В течение короткого времени Филадельфийская медицинская академия прекратила всякое финансирование доктора Блэка. Его коллегам было ясно, что Блэк не придает никакого значения всем своим прошлым усилиям и достижениям. Он всецело сосредоточился на работе над ребенком-олененком. Его репутация в научных кругах стремительно рушилась. Пресса его поносила, прохожие на улице осыпали бранью. Нападки продолжались даже в личной переписке.

Открытия доктора Блэка напоминают притянутые за уши и фантастические мечты ребенка, а не идеи современного ученого…. его заявлениям место в романе, читатели которого более склонны предаваться истерическим восторгам по поводу всевозможных чудовищ.

Доктор Джоаб А. Холас

Репутации Блэка был нанесен непоправимый урон. Его долги неумолимо росли, надеяться на профессиональное искупление не приходилось, но он продолжал исследования. Он был исполнен решимости и верил в то, что раскроет величайшую антропологическую загадку всех времен.

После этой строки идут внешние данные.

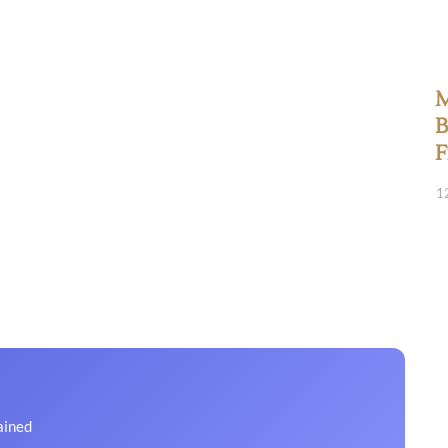
M
B
F
1
ained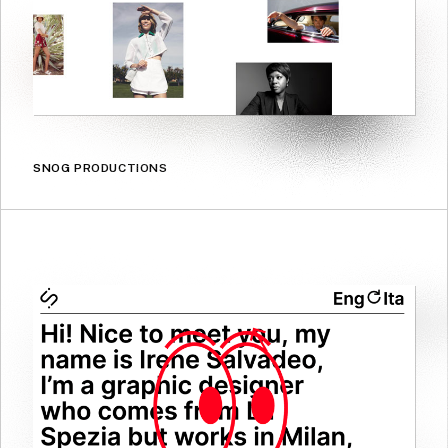
SNOG PRODUCTIONS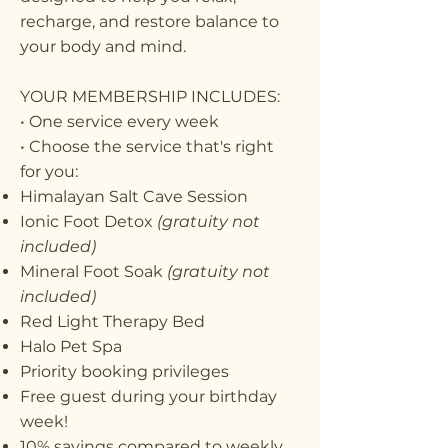
recharge, and restore balance to
your body and mind.
YOUR MEMBERSHIP INCLUDES:
• One service every week
• Choose the service that's right
for you:
Himalayan Salt Cave Session
Ionic Foot Detox
(gratuity not
included)
Mineral Foot Soak
(gratuity not
included)
Red Light Therapy Bed
Halo Pet Spa
Priority booking privileges
Free guest during your birthday
week!
10% savings compared to weekly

В 1880 году Блэк присоединился к Американской ярмарке. В то время сотни ярмарок и цирков колесили по всей территории Соединенных Штатов и Европе. Американская ярмарка была далеко не самым крупным балаганом. Располагая всего пятнадцатью фургонами и соответствующим количеством лошадей, она была довольно скромной по своим размерам. Анатомический музей доктора Блэка стал новым дополнением к ярмарке, демонстрируя людям экспонаты, артефакты и информацию, собранные Спенсером за годы исследовательской работы.

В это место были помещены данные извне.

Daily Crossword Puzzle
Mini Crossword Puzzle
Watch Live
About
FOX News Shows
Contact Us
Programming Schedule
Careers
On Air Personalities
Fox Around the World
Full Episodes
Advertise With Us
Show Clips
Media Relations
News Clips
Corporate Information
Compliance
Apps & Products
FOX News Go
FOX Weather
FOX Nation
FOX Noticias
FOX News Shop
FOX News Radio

Блэк показывал скелеты с настоящими уродствами, сопровождая их рассказом о том, почему кости так изувечены. Некоторые экспонаты лежали на столах, другие были заключены в витрины, а артефакты поменьше свисали с потолка палатки. Чтобы повысить развлекательную ценность его выставки, организаторы ярмарки поощряли Блэка рассказывать о том, что его экспонаты являются потомками древних мифологических животных. Надпись на афише гласила: «Ребенок, родившийся без рук, может представлять собой тело, которое растерялось, утратив информацию о том, как ему отрастить крылья, – возможно, гарпии».

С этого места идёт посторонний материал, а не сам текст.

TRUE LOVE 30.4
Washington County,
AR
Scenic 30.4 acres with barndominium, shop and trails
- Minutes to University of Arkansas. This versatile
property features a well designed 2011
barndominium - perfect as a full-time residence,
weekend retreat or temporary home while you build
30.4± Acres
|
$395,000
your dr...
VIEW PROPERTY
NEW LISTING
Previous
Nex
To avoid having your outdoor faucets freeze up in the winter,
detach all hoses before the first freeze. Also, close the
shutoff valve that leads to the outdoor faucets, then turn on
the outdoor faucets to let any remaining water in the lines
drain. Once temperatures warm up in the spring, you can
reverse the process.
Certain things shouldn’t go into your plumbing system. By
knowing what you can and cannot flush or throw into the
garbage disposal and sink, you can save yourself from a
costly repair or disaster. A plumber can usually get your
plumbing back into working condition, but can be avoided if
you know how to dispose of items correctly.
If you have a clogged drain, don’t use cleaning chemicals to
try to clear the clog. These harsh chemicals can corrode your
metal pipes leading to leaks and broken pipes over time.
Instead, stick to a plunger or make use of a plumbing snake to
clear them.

Превращение из прославленного медицинского светила в содержателя ярмарочной палатки произошло внезапно. Доктор Блэк и его семья были вынуждены привыкнуть к новому образу жизни, который резко отличался от всего, что они до этого знали. Бродячая жизнь оказалась нелегкой, но его жена и сыновья приспособились довольно неплохо. Мы знаем, что Элиза родилась и выросла в богатой и образованной семье. Она свободно могла забрать детей и уехать к родителям, братьям и сестрам в Чикаго. Вместо этого она стала неотъемлемой частью культуры Американской ярмарки. Все артисты и работники хорошо знали и любили ее. Как и подобает почтенной матери семейства, она возложила на себя задачу заботиться обо всех исполнителях и вскоре заслужила прозвище Мама Эль.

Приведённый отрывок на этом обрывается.